BEGIN
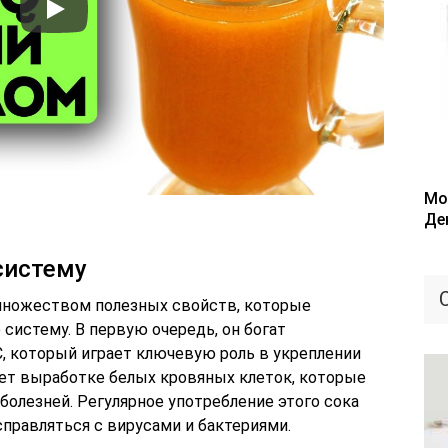
Мо
Де
систему
множеством полезных свойств, которые
систему. В первую очередь, он богат
, который играет ключевую роль в укреплении
ет выработке белых кровяных клеток, которые
олезней. Регулярное употребление этого сока
правляться с вирусами и бактериями.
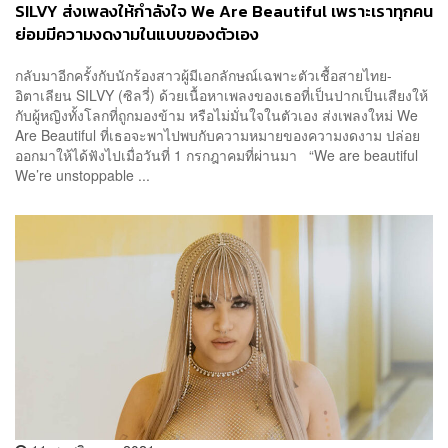
SILVY ส่งเพลงให้กำลังใจ We Are Beautiful เพราะเราทุกคน
ย่อมมีความงดงามในแบบของตัวเอง
กลับมาอีกครั้งกับนักร้องสาวผู้มีเอกลักษณ์เฉพาะตัวเชื้อสายไทย-
อิตาเลียน SILVY (ซิลวี่) ด้วยเนื้อหาเพลงของเธอที่เป็นปากเป็นเสียงให้
กับผู้หญิงทั้งโลกที่ถูกมองข้าม หรือไม่มั่นใจในตัวเอง ส่งเพลงใหม่ We
Are Beautiful ที่เธอจะพาไปพบกับความหมายของความงดงาม ปล่อย
ออกมาให้ได้ฟังไปเมื่อวันที่ 1 กรกฎาคมที่ผ่านมา “We are beautiful
We’re unstoppable ...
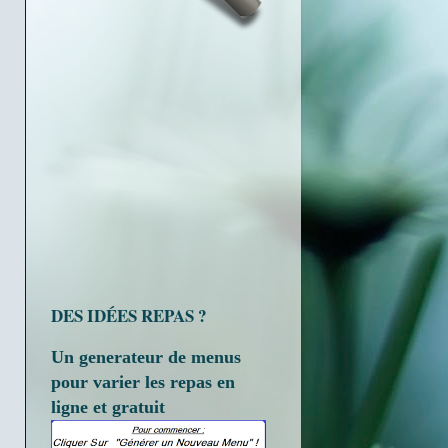
DES IDÉES REPAS ?
Un generateur de menus
pour varier les repas en
ligne et gratuit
END
▸ What the exercise asks
Give back the material above exactly as it appears, minus any picture.

▸ Solution
Мо
Де
систему
множеством полезных свойств, которые
систему. В первую очередь, он богат
, который играет ключевую роль в укреплении
ет выработке белых кровяных клеток, которые
олезней. Регулярное употребление этого сока
правляться с вирусами и бактериями.
SILVY ส่งเพลงให้กำลังใจ We Are Beautiful เพราะเราทุกคน
ย่อมมีความงดงามในแบบของตัวเอง
กลับมาอีกครั้งกับนักร้องสาวผู้มีเอกลักษณ์เฉพาะตัวเชื้อสายไทย-
อิตาเลียน SILVY (ซิลวี่) ด้วยเนื้อหาเพลงของเธอที่เป็นปากเป็นเสียงให้
กับผู้หญิงทั้งโลกที่ถูกมองข้าม หรือไม่มั่นใจในตัวเอง ส่งเพลงใหม่ We
Are Beautiful ที่เธอจะพาไปพบกับความหมายของความงดงาม ปล่อย
ออกมาให้ได้ฟังไปเมื่อวันที่ 1 กรกฎาคมที่ผ่านมา “We are beautiful
We’re unstoppable ...
DES IDÉES REPAS ?
Un generateur de menus
pour varier les repas en
ligne et gratuit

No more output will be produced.